Which lines of the records contain "years"? Collect every one of them.

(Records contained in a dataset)
*** Begin section ***
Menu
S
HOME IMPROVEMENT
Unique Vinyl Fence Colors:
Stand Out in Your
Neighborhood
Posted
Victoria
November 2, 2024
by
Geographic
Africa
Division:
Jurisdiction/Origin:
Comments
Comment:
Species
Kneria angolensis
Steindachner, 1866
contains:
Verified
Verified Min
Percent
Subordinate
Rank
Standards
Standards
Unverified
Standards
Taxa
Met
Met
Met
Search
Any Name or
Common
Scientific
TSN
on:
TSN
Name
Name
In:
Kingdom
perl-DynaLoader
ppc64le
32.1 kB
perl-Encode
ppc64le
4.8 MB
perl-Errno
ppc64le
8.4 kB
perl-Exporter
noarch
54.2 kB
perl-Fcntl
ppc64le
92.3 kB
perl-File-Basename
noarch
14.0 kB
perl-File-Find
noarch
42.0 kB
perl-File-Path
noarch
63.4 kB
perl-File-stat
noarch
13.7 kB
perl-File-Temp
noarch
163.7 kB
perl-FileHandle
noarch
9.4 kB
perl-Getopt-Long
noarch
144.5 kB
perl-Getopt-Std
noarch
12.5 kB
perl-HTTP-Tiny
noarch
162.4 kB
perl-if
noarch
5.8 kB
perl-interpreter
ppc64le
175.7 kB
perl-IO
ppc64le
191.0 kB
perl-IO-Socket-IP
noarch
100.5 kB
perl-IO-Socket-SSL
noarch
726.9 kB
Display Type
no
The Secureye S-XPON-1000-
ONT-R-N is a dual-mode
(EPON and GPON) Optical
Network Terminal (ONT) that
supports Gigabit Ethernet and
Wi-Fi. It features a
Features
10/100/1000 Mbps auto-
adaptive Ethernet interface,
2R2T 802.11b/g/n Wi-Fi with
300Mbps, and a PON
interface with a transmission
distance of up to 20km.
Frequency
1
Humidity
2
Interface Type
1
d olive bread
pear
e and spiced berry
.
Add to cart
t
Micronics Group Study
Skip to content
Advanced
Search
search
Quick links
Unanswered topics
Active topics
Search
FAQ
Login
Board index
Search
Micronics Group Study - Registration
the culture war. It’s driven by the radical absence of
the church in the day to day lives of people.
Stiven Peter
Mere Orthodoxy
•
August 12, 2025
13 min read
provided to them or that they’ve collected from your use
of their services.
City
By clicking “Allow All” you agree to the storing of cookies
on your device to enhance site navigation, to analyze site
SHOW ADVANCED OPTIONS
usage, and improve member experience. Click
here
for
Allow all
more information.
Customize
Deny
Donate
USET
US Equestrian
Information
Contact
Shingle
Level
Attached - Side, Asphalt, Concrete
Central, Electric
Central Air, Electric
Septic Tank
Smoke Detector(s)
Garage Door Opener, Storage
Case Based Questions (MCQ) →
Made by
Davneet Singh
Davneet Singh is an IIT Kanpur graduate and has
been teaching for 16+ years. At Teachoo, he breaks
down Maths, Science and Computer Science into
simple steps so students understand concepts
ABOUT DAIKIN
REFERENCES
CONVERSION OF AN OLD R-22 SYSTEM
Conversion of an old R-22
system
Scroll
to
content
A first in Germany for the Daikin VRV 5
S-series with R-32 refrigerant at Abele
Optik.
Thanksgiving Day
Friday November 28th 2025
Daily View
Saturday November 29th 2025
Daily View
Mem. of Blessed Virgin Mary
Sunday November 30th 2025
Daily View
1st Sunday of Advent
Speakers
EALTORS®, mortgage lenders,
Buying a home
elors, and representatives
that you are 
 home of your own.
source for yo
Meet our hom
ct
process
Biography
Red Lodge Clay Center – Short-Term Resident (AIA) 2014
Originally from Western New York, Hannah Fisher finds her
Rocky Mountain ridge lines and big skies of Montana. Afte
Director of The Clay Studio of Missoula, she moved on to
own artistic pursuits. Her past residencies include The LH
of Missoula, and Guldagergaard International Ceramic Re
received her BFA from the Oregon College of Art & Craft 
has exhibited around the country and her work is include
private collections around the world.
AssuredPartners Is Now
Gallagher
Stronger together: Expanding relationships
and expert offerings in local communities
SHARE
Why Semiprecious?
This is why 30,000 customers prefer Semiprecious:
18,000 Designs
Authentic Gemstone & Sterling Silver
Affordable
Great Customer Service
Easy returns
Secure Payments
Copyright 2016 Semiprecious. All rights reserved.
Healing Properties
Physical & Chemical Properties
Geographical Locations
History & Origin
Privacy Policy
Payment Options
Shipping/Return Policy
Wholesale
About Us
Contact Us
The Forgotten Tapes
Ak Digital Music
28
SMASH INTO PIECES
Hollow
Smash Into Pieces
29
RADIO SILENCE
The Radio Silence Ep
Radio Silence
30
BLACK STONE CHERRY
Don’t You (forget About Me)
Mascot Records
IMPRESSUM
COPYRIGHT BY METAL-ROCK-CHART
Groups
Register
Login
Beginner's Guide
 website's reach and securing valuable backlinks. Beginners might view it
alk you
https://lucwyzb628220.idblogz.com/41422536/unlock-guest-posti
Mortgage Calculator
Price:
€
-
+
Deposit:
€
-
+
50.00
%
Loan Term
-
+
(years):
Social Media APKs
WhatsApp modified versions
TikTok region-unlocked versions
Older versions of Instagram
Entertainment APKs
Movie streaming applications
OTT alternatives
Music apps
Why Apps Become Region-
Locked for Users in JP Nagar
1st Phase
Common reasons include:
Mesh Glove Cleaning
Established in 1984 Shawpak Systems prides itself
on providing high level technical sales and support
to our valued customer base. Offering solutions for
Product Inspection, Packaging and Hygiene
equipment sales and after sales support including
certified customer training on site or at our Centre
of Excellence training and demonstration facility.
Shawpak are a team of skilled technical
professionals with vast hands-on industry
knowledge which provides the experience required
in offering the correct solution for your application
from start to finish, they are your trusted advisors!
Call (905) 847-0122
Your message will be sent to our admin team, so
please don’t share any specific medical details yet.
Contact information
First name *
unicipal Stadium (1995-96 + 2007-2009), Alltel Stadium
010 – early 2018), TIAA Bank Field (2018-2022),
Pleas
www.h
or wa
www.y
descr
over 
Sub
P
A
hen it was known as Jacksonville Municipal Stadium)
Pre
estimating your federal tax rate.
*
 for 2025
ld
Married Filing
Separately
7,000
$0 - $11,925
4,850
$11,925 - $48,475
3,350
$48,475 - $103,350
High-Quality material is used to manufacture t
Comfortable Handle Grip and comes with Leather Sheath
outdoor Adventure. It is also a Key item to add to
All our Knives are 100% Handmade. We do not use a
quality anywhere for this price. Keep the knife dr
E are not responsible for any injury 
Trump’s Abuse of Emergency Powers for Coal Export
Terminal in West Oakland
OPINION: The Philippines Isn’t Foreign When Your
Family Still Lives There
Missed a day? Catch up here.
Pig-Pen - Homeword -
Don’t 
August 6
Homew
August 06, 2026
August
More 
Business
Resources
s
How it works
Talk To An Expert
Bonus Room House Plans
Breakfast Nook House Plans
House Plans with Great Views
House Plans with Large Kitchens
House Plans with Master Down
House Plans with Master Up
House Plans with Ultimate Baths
*** End section ***
* _RESULT FOR THIS EXERCISE_
been teaching for 16+ years. At Teachoo, he breaks
(years):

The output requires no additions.